Feature request: de-rank / unlist / hide paywalled pages

Problem

Sadly, the Internet is becoming less and less open it seems. More and more websites are requiring logins / accounts to view their content. It is getting so egregious that probably about 20% of all websites I visit from the results of Brave Search are paywalls / login prompts instead of the content shown in the search result preview. (I am not blaming the Brave search algorithm, to be clear; this may be the case with Google et. al. as well.)

Solution

It would be awesome if Brave Search implemented a feature to detect, de-rank, or filter out search results that show a login prompt or paywall instead of the content indexed in the search engine result. Even if the results included some sort of “Might be Paywalled / Requires Login” tag next to each such result, that would be an incredible user experience improvement.

Alternative Solution

I don’t know how websites manage to get indexed when they have paywalls or login prompts, but I imagine they strategically show the content without these obstructions when the User-Agent header (or something else) indicates that they are being viewed by a search engine crawler instead of a normal browser.

If this is the case, maybe the Brave browser itself could detect this scenario and retry the navigation to the indexed URL with a spoofed User-Agent header and render that result to the user’s browser. (Or at least ask if the user wants this.)

@jonathanwilbur, this is a great request, and perhaps Brave will consider it in the future.

In the meantime, if you’re unaware, users can create their own Goggles to handle things like this. It’s likely something that would need to be managed by users rather than Brave.

Here are some resources on how to create and use Goggles:

Brave is committed to not reranking or censoring results directly.
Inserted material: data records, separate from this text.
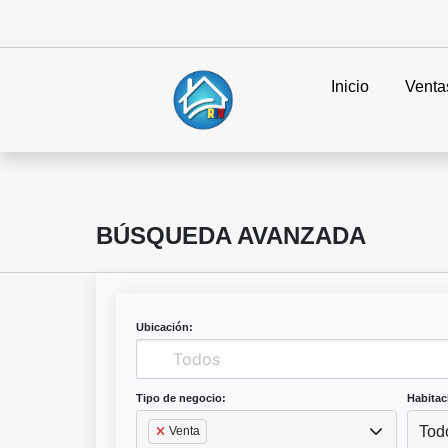
Inicio
Venta
BÚSQUEDA AVANZADA
Ubicación:
Tipo de negocio:
Habitac
Tod
Venta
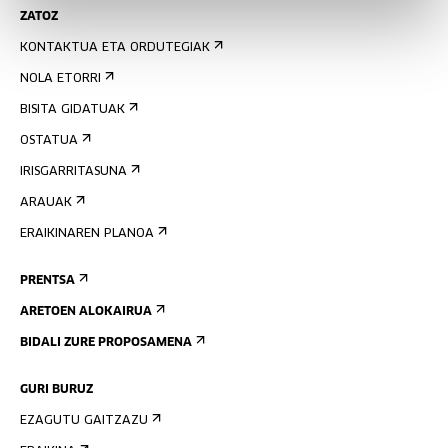
ZATOZ
KONTAKTUA ETA ORDUTEGIAK
NOLA ETORRI
BISITA GIDATUAK
OSTATUA
IRISGARRITASUNA
ARAUAK
ERAIKINAREN PLANOA
PRENTSA
ARETOEN ALOKAIRUA
BIDALI ZURE PROPOSAMENA
GURI BURUZ
EZAGUTU GAITZAZU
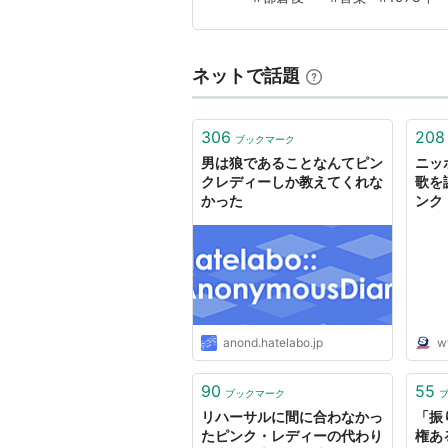
当時に40代だったことが書か
6回分撮り終えたあとで4回分の依
ることになったという。
ネットで話題
306
208
ブックマーク
男は狼であることなんてピン
ニッ
クレディーしか教えてくれな
歌を
かった
ンク
電波
チ Sp
anond.hatelabo.jp
w
90
55
ブックマーク
リハーサルに間に合わなかっ
「振
たピンク・レディーの代わり
権あ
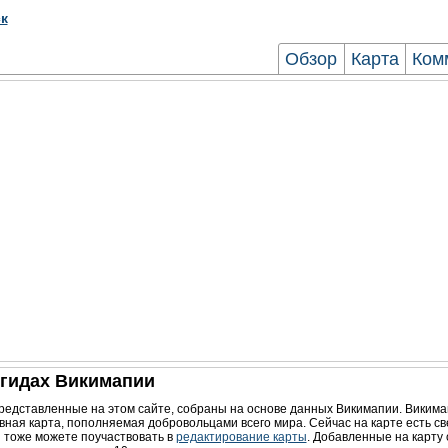
к
Обзор
Карта
Ком
игидах Викимапии
редставленные на этом сайте, собраны на основе данных Викимапии. Викима
вная карта, пополняемая добровольцами всего мира. Сейчас на карте есть с
ы тоже можете поучаствовать в
редактирование карты
. Добавленные на карту 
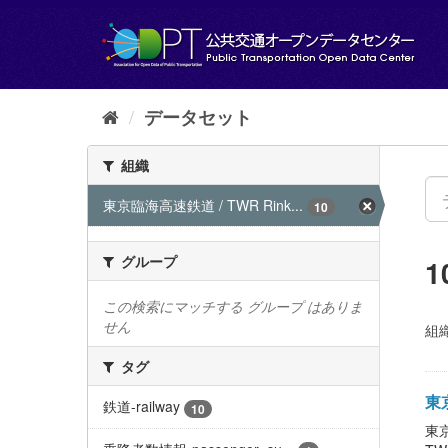
ス
キ
ッ
プ
し
て
データセット
内
容
組織
へ
東京臨海高速鉄道 / TWR Rink...
10
グループ
この検索にマッチする グループ はありま
せん
組織
タグ
東京
鉄道-railway
10
東京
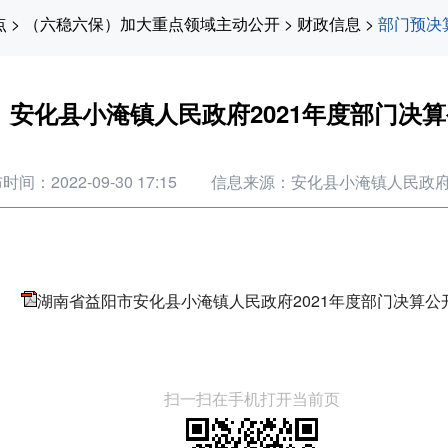
点
>
（六稳六保）加大重点领域主动公开
>
财政信息
>
部门预决
安化县小淹镇人民政府2021年度部门决
时间：2022-09-30 17:15
信息来源：安化县小淹镇人民政
湖南省益阳市安化县小淹镇人民政府2021年度部门决算公开.
扫一扫在手机打开当前页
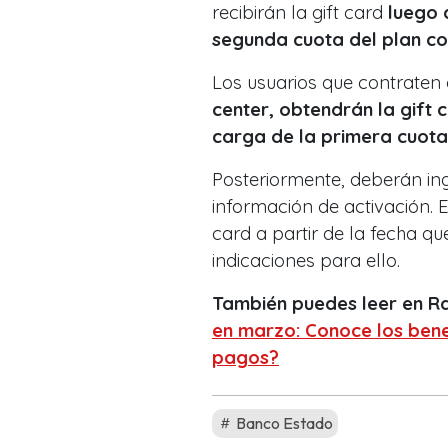
recibirán la gift card
luego 
segunda cuota del plan c
Los usuarios que contraten 
center, obtendrán la gift c
carga de la primera cuota
Posteriormente, deberán in
información de activación. E
card a partir de la fecha qu
indicaciones para ello.
También puedes leer en R
en marzo: Conoce los bene
pagos?
Banco Estado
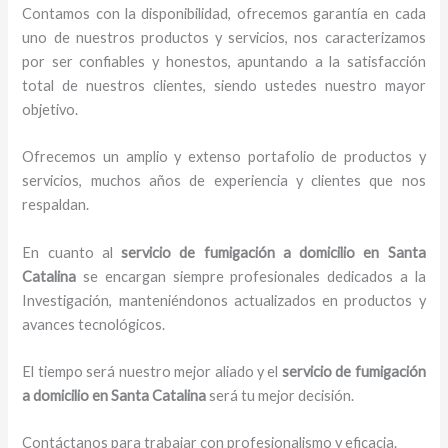
Contamos con la disponibilidad, ofrecemos garantía en cada
uno de nuestros productos y servicios, nos caracterizamos
por ser confiables y honestos, apuntando a la satisfacción
total de nuestros clientes, siendo ustedes nuestro mayor
objetivo.
Ofrecemos un amplio y extenso portafolio de productos y
servicios, muchos años de experiencia y clientes que nos
respaldan.
En cuanto al
servicio de fumigación a domicilio
en Santa
Catalina
se encargan siempre profesionales dedicados a la
Investigación, manteniéndonos actualizados en productos y
avances tecnológicos.
El tiempo será nuestro mejor aliado y el
servicio de fumigación
a domicilio
en Santa Catalina
será tu mejor decisión.
Contáctanos para trabajar con profesionalismo y eficacia.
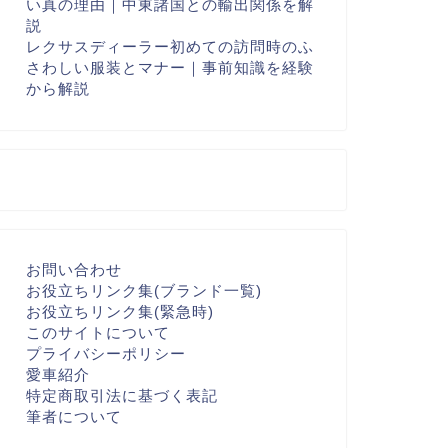
い真の理由｜中東諸国との輸出関係を解
説
レクサスディーラー初めての訪問時のふ
さわしい服装とマナー｜事前知識を経験
から解説
お問い合わせ
お役立ちリンク集(ブランド一覧)
お役立ちリンク集(緊急時)
このサイトについて
プライバシーポリシー
愛車紹介
特定商取引法に基づく表記
筆者について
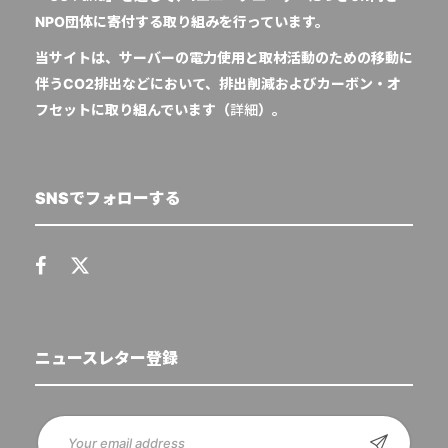
NPO団体に寄付する取り組みを行っています。
当サイトは、サーバーの電力使用と取材活動のための移動に
伴うCO2排出などにおいて、排出削減およびカーボン・オ
フセットに取り組んでいます（
詳細
）。
SNSでフォローする
ニュースレター登録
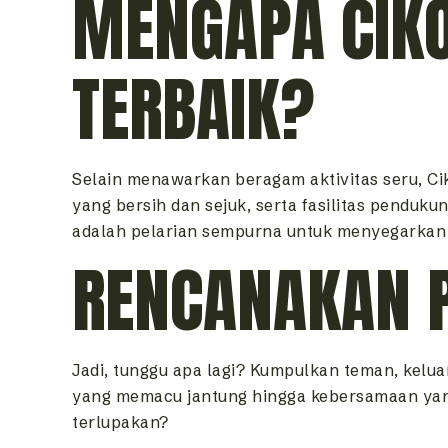
MENGAPA CIKO
TERBAIK?
Selain menawarkan beragam aktivitas seru, C
yang bersih dan sejuk, serta fasilitas penduku
adalah pelarian sempurna untuk menyegarkan p
RENCANAKAN 
Jadi, tunggu apa lagi? Kumpulkan teman, kelua
yang memacu jantung hingga kebersamaan yang 
terlupakan?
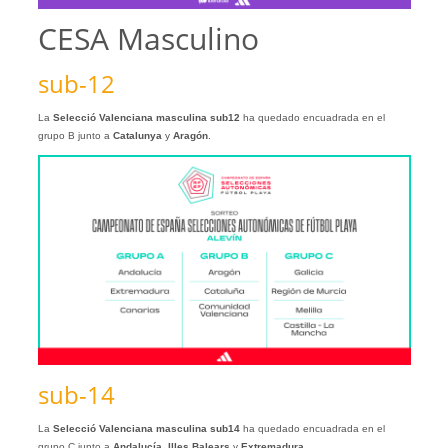
CESA Masculino
sub-12
La
Selecció Valenciana masculina sub12
ha quedado encuadrada en el
grupo B junto a
Catalunya
y
Aragón
.
sub-14
La
Selecció Valenciana masculina sub14
ha quedado encuadrada en el
grupo C junto a
Andalucía, Illes Balears
y
Extremadura
.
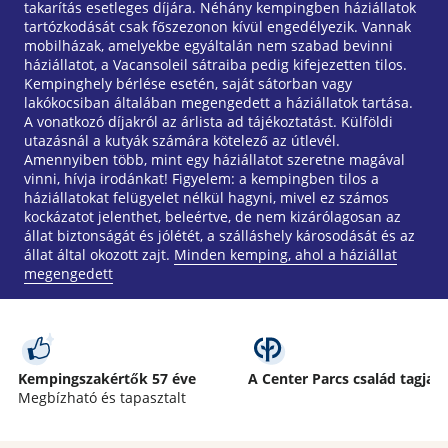
takarítás esetleges díjára. Néhány kempingben háziállatok
tartózkodását csak főszezonon kívül engedélyezik. Vannak
mobilházak, amelyekbe egyáltalán nem szabad bevinni
háziállatot, a Vacansoleil sátraiba pedig kifejezetten tilos.
Kempinghely bérlése esetén, saját sátorban vagy
lakókocsiban általában megengedett a háziállatok tartása.
A vonatkozó díjakról az árlista ad tájékoztatást. Külföldi
utazásnál a kutyák számára kötelező az útlevél.
Amennyiben több, mint egy háziállatot szeretne magával
vinni, hívja irodánkat! Figyelem: a kempingben tilos a
háziállatokat felügyelet nélkül hagyni, mivel ez számos
kockázatot jelenthet, beleértve, de nem kizárólagosan az
állat biztonságát és jólétét, a szálláshely károsodását és az
állat által okozott zajt.
Minden kemping, ahol a háziállat
megengedett
Kempingszakértők 57 éve
A Center Parcs család tagja
Megbízható és tapasztalt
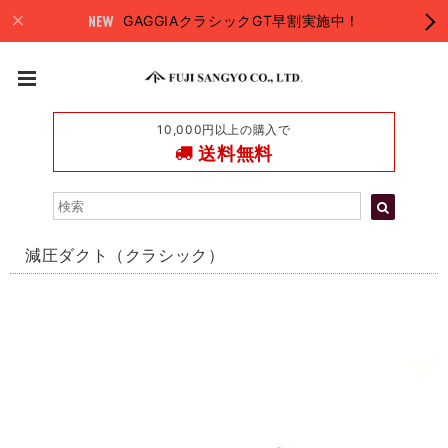
GAGGIAクラシックGT早割実施中！
10,000円以上の購入で
送料無料
減圧ダクト（クラシック）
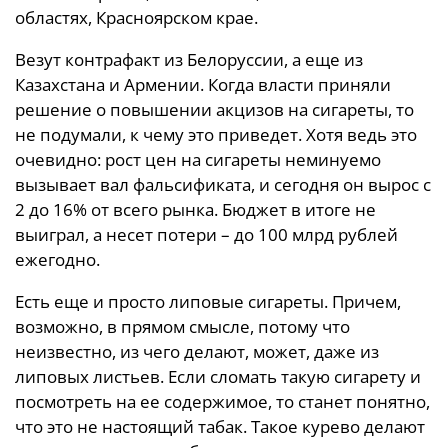
областях, Красноярском крае.
Везут контрафакт из Белоруссии, а еще из
Казахстана и Армении. Когда власти приняли
решение о повышении акцизов на сигареты, то
не подумали, к чему это приведет. Хотя ведь это
очевидно: рост цен на сигареты неминуемо
вызывает вал фальсификата, и сегодня он вырос с
2 до 16% от всего рынка. Бюджет в итоге не
выиграл, а несет потери – до 100 млрд рублей
ежегодно.
Есть еще и просто липовые сигареты. Причем,
возможно, в прямом смысле, потому что
неизвестно, из чего делают, может, даже из
липовых листьев. Если сломать такую сигарету и
посмотреть на ее содержимое, то станет понятно,
что это не настоящий табак. Такое курево делают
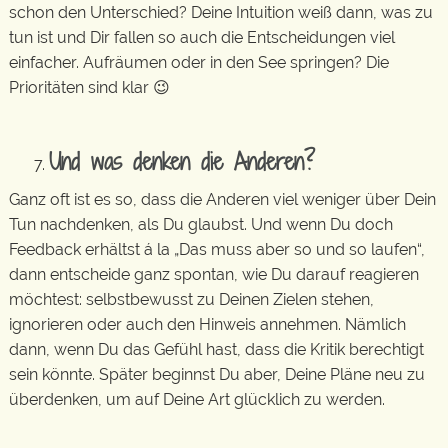
schon den Unterschied? Deine Intuition weiß dann, was zu
tun ist und Dir fallen so auch die Entscheidungen viel
einfacher. Aufräumen oder in den See springen? Die
Prioritäten sind klar 😉
Und was denken die Anderen?
Ganz oft ist es so, dass die Anderen viel weniger über Dein
Tun nachdenken, als Du glaubst. Und wenn Du doch
Feedback erhältst á la „Das muss aber so und so laufen“,
dann entscheide ganz spontan, wie Du darauf reagieren
möchtest: selbstbewusst zu Deinen Zielen stehen,
ignorieren oder auch den Hinweis annehmen. Nämlich
dann, wenn Du das Gefühl hast, dass die Kritik berechtigt
sein könnte. Später beginnst Du aber, Deine Pläne neu zu
überdenken, um auf Deine Art glücklich zu werden.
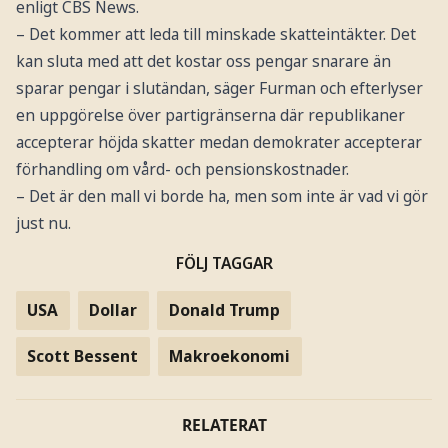
enligt CBS News.
– Det kommer att leda till minskade skatteintäkter. Det
kan sluta med att det kostar oss pengar snarare än
sparar pengar i slutändan, säger Furman och efterlyser
en uppgörelse över partigränserna där republikaner
accepterar höjda skatter medan demokrater accepterar
förhandling om vård- och pensionskostnader.
– Det är den mall vi borde ha, men som inte är vad vi gör
just nu.
FÖLJ TAGGAR
USA
Dollar
Donald Trump
Scott Bessent
Makroekonomi
RELATERAT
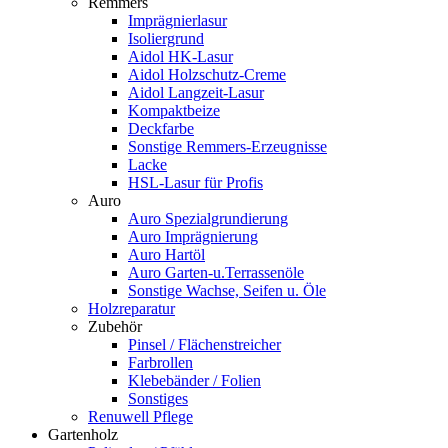
Remmers
Imprägnierlasur
Isoliergrund
Aidol HK-Lasur
Aidol Holzschutz-Creme
Aidol Langzeit-Lasur
Kompaktbeize
Deckfarbe
Sonstige Remmers-Erzeugnisse
Lacke
HSL-Lasur für Profis
Auro
Auro Spezialgrundierung
Auro Imprägnierung
Auro Hartöl
Auro Garten-u.Terrassenöle
Sonstige Wachse, Seifen u. Öle
Holzreparatur
Zubehör
Pinsel / Flächenstreicher
Farbrollen
Klebebänder / Folien
Sonstiges
Renuwell Pflege
Gartenholz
They provide the most relevant results from their database, and it’s up to us as users to use tools like Goggles to customize or rerank those results.

I’m hoping they simplify the process of creating Goggles in the future, but for now, this is essentially what Brave has communicated when similar questions have been raised.

I understand the principle of not censoring results, but I think more is going on than merely a text-matching when I search for something already: for instance, when I perform a search, I start off in using “Moderate” Safe Search, which presumably filters out some vulgar results or results with malware. So it seems like there is already a little “censorship” happening at some level, if you want to call it that; but it is understood that this is desirable as a default and you can turn it off. I think it would be objectively desirable to add demotion of “walled” results to the default ranking algorithm, so users do not have to use Goggles to “hack” these results away.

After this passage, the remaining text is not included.